[Records supplied — start]

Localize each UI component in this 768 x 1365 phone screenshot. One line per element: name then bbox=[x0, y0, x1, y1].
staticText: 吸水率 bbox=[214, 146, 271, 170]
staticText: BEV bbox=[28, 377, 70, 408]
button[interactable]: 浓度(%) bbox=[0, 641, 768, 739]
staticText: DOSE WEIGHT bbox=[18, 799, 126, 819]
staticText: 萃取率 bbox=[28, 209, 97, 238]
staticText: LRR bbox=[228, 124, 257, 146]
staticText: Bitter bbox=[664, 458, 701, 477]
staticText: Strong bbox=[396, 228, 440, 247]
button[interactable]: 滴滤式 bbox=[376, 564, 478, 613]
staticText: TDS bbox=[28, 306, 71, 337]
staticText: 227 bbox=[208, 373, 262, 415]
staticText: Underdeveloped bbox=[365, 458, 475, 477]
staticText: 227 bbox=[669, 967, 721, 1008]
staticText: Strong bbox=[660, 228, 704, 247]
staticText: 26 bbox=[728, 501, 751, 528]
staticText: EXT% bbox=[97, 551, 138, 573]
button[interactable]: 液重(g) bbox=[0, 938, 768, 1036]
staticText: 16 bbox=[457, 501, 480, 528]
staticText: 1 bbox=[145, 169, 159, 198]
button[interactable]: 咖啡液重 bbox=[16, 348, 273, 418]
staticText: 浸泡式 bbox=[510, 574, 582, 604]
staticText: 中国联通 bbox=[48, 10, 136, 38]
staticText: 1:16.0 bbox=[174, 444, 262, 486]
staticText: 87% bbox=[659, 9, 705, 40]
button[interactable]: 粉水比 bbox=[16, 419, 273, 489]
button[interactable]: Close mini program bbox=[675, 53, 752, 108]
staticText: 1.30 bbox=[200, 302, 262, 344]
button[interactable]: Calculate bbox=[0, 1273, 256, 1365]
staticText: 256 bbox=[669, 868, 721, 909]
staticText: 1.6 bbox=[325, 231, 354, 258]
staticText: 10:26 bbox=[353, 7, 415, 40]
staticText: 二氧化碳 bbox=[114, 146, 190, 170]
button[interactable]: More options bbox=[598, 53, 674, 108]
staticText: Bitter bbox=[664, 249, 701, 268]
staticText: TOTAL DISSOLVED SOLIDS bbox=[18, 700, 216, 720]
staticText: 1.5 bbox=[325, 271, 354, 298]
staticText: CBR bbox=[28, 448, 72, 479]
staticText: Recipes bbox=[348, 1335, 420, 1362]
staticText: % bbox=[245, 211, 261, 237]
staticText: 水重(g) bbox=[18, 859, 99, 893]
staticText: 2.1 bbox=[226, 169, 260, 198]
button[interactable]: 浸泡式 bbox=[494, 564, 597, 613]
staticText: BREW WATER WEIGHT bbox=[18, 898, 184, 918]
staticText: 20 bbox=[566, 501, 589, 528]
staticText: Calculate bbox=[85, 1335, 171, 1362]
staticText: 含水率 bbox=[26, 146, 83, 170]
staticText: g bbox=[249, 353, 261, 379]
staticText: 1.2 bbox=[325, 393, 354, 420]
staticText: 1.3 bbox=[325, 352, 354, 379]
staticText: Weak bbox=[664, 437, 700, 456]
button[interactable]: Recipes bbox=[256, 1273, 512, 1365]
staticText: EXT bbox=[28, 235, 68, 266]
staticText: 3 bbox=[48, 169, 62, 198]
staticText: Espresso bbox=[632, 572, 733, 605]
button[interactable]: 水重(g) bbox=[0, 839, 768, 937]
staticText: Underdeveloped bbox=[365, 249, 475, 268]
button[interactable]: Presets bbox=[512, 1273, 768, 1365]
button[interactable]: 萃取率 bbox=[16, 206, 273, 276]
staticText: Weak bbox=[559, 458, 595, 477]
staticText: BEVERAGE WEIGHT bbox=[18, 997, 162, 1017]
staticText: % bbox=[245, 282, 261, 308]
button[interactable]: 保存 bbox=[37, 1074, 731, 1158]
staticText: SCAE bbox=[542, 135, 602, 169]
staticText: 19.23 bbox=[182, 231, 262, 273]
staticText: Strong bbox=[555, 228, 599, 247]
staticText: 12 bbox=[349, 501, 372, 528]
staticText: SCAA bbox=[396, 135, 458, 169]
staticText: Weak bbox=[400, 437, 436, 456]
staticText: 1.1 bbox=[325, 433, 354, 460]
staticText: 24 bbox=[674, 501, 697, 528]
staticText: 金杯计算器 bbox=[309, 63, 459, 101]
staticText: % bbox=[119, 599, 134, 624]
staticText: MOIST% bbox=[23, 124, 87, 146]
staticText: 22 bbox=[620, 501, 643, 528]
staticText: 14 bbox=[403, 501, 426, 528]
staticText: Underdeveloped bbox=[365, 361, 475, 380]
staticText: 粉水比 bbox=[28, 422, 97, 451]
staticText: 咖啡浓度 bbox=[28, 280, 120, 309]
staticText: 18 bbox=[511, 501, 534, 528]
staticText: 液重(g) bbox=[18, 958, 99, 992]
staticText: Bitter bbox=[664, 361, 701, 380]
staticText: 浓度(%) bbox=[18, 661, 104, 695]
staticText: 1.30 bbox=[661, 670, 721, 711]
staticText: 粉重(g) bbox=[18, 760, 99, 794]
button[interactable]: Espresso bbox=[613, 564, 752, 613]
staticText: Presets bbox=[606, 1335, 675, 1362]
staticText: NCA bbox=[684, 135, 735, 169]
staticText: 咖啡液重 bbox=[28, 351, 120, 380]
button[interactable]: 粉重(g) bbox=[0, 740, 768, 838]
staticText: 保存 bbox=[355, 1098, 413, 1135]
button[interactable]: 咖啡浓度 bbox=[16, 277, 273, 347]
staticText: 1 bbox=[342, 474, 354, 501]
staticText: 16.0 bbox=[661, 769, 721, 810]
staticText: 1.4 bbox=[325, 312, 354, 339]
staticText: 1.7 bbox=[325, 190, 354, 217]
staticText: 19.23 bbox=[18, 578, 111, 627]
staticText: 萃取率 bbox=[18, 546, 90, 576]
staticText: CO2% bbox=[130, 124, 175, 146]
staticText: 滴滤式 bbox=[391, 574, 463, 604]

[Records supplied — finish]
[Records supplied — start]

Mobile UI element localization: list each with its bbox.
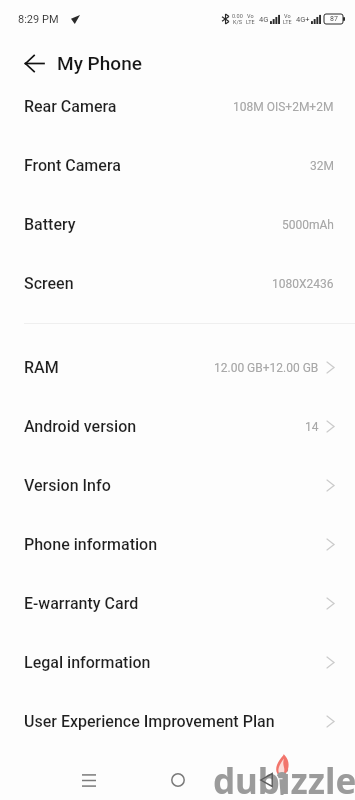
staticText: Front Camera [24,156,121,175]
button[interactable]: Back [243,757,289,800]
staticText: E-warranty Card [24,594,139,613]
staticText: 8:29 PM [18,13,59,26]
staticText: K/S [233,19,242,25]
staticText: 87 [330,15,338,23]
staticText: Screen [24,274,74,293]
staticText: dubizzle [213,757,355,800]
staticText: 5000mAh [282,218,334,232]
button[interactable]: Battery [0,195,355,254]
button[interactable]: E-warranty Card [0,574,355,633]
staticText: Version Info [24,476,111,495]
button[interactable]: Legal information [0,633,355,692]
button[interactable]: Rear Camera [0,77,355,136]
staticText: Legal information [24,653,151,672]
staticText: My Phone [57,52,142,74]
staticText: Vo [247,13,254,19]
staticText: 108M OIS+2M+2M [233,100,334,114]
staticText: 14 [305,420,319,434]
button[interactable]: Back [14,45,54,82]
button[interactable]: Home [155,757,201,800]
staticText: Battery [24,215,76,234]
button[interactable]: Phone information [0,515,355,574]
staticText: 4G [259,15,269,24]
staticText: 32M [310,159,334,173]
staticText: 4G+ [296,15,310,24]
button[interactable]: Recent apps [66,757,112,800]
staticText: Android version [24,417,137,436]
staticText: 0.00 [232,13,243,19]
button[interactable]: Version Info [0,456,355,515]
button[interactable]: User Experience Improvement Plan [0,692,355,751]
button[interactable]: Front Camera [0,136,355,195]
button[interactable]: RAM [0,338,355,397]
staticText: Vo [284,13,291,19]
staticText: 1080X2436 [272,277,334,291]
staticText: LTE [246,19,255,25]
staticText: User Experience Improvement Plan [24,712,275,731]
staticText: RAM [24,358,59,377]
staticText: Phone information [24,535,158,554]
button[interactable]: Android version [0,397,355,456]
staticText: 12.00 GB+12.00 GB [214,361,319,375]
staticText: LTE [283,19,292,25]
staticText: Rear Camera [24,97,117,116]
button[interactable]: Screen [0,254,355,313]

[Records supplied — finish]
[Records supplied — start]

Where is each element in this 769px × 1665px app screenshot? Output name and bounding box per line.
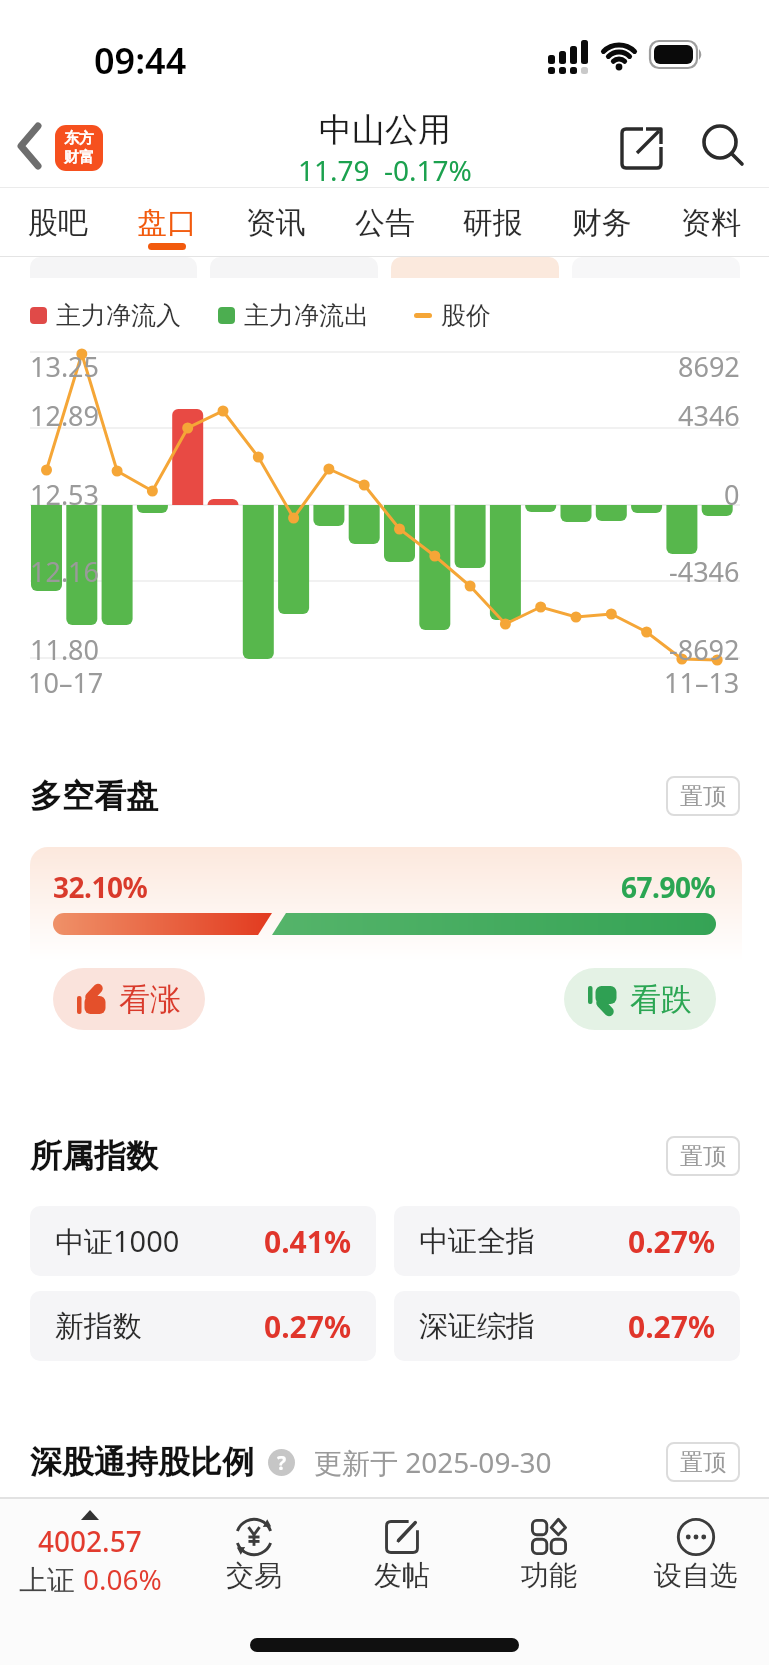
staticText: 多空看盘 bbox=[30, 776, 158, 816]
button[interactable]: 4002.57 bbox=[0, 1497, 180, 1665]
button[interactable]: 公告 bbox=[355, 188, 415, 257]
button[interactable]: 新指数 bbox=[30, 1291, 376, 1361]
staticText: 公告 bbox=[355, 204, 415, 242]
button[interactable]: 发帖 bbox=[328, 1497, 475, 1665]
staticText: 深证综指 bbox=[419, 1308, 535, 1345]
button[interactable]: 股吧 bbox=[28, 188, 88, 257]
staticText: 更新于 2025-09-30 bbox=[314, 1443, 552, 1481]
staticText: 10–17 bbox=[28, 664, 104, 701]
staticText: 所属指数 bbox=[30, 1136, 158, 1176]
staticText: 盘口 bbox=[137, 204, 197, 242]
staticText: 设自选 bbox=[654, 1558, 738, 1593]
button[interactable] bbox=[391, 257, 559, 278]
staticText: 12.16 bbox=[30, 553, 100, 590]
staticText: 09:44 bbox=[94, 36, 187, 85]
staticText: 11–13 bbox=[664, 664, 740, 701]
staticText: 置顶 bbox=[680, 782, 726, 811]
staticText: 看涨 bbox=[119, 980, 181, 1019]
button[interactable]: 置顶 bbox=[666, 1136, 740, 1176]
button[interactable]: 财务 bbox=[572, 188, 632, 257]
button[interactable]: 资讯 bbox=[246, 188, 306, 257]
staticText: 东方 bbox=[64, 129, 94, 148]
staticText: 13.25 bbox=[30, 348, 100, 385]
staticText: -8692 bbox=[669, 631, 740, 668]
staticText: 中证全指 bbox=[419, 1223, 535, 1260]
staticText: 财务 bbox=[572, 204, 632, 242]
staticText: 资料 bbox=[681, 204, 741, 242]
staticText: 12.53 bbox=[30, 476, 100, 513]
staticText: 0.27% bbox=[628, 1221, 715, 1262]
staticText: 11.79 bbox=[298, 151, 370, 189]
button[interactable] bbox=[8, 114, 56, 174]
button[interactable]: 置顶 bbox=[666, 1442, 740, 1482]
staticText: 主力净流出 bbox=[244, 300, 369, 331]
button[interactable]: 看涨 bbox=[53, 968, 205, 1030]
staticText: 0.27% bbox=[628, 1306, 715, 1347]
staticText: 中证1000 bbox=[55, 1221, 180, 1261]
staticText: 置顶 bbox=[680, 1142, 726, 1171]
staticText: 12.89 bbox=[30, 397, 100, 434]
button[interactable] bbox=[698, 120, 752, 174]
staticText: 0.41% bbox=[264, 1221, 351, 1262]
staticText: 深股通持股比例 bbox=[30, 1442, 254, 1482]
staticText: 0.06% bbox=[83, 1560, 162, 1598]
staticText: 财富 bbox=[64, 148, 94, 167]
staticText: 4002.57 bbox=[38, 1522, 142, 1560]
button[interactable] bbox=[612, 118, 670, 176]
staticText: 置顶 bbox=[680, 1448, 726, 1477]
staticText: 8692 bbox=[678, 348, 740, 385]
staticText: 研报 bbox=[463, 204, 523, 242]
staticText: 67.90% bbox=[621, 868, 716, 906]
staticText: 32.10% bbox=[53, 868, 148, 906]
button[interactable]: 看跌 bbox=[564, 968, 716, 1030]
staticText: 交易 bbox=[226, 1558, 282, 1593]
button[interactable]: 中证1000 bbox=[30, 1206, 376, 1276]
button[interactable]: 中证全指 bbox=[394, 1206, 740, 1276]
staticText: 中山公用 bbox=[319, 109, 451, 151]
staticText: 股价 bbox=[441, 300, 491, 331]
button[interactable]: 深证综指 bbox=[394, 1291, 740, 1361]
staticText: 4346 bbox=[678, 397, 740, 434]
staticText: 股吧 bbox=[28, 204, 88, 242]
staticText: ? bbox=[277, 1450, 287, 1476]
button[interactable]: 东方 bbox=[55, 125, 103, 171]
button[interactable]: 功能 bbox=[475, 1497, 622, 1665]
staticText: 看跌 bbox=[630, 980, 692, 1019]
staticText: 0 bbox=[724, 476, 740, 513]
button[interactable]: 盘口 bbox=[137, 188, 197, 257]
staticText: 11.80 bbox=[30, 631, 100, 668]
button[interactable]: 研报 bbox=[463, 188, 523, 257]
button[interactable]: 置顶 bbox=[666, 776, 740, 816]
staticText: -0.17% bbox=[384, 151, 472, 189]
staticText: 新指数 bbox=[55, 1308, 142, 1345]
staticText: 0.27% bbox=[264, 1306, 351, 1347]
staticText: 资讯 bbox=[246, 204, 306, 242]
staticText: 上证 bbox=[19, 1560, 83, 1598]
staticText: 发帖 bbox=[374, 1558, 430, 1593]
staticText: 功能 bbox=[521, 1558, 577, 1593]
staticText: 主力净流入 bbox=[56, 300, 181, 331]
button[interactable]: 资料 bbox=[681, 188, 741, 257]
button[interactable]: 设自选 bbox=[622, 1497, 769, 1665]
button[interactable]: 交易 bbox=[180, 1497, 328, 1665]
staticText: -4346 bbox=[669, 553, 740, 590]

[Records supplied — finish]

Problem details:
Across the material, count every line that holds "中证全指" and state only how many there are.

Solution below:
2